Another source of bias can be traced to the algorithms themselves.
A typical machine-learning program will try to maximize overall prediction accuracy for the training data. If a specific group of individuals appears more frequently than others in the training data, the program will optimize for those individuals because this boosts overall accuracy. Computer scientists evaluate algorithms on ‘test’ data sets, but usually these are random sub-samples of the original training set and so are likely to contain the same biases.
Flawed algorithms can amplify biases through feedback loops. Consider the case of statistically trained systems such as Google Translate defaulting to the masculine pronoun. This patterning is driven by the ratio of masculine pronouns to feminine pronouns in English corpora being 2:1. Worse, each time a translation program defaults to ‘he said’, it increases the relative frequency of the masculine pronoun on the web — potentially reversing hard-won advances towards equity4. The ratio of masculine to feminine pronouns has fallen from 4:1 in the 1960s, thanks to large-scale social transformations.
Tipping the balance
Biases in the data often reflect deep and hidden imbalances in institutional infrastructures and social power relations. Wikipedia, for example, seems like a rich and diverse data source. But fewer than 18% of the site’s biographical entries are on women. Articles about women link to articles about men more often than vice versa, which makes men more visible to search engines. They also include more mentions of romantic partners and family5.
Thus, technical care and social awareness must be brought to the building of data sets for training. Specifically, steps should be taken to ensure that such data sets are diverse and do not under represent particular groups. This means going beyond convenient classifications —‘woman/man’, ‘black/white’, and so on — which fail to capture the complexities of gender and ethnic identities.
Some researchers are already starting to work on this (see Nature 558, 357–360; 2018).
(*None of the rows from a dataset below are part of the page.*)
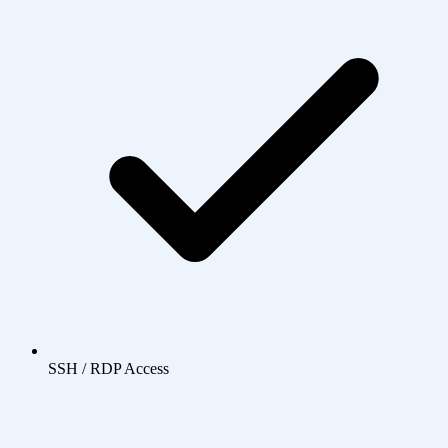
SSH / RDP Access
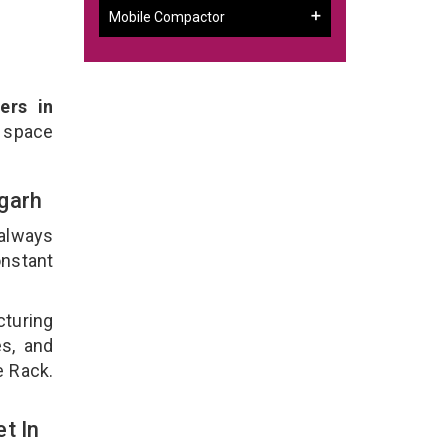
Mobile Compactor
ers in
 space
bgarh
 always
onstant
cturing
es, and
e Rack.
t In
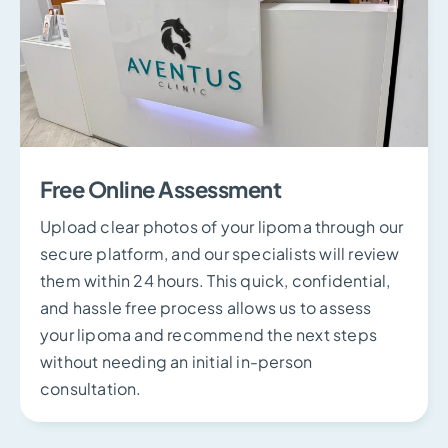
Free Online Assessment
Upload clear photos of your lipoma through our
secure platform, and our specialists will review
them within 24 hours. This quick, confidential,
and hassle free process allows us to assess
your lipoma and recommend the next steps
without needing an initial in-person
consultation.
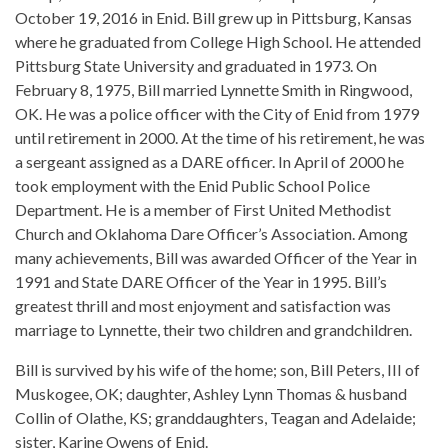
October 19, 2016 in Enid. Bill grew up in Pittsburg, Kansas
where he graduated from College High School. He attended
Pittsburg State University and graduated in 1973. On
February 8, 1975, Bill married Lynnette Smith in Ringwood,
OK. He was a police officer with the City of Enid from 1979
until retirement in 2000. At the time of his retirement, he was
a sergeant assigned as a DARE officer. In April of 2000 he
took employment with the Enid Public School Police
Department. He is a member of First United Methodist
Church and Oklahoma Dare Officer’s Association. Among
many achievements, Bill was awarded Officer of the Year in
1991 and State DARE Officer of the Year in 1995. Bill’s
greatest thrill and most enjoyment and satisfaction was
marriage to Lynnette, their two children and grandchildren.
Bill is survived by his wife of the home; son, Bill Peters, III of
Muskogee, OK; daughter, Ashley Lynn Thomas & husband
Collin of Olathe, KS; granddaughters, Teagan and Adelaide;
sister, Karine Owens of Enid.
For instance, computer scientists recently revealed that commercial facial recognition systems misclassify gender much more often when presented with darker-skinned women compared with lighter-skinned men, with an error rate of 35% versus 0.8%6. To address this, the researchers curated a new image data set composed of 1,270 individuals, balanced in gender and ethnicity. Retraining and fine-tuning existing face-classification algorithms using these data should improve their accuracy.
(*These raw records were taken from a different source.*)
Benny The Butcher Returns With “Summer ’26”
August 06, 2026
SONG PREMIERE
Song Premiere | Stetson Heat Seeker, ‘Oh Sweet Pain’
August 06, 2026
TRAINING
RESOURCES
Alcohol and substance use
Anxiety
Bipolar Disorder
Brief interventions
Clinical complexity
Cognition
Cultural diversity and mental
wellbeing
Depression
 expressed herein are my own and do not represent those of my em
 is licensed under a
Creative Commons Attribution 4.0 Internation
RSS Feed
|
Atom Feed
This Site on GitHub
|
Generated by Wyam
To help identify sources of bias, we recommend that annotators systematically label the content of training data sets with standardized metadata. Several research groups are already designing ‘datasheets’7that contain metadata and ‘nutrition labels’ for machine-learning data sets (http://datanutrition.media.mit.edu/).
Every training data set should be accompanied by information on how the data were collected and annotated. If data contain information about people, then summary statistics on the geography, gender, ethnicity and other demographic information should be provided (see ‘Image power’). If the data labelling is done through crowdsourcing, then basic information about the crowd participants should be included, alongside the exact request or instruction that they were given.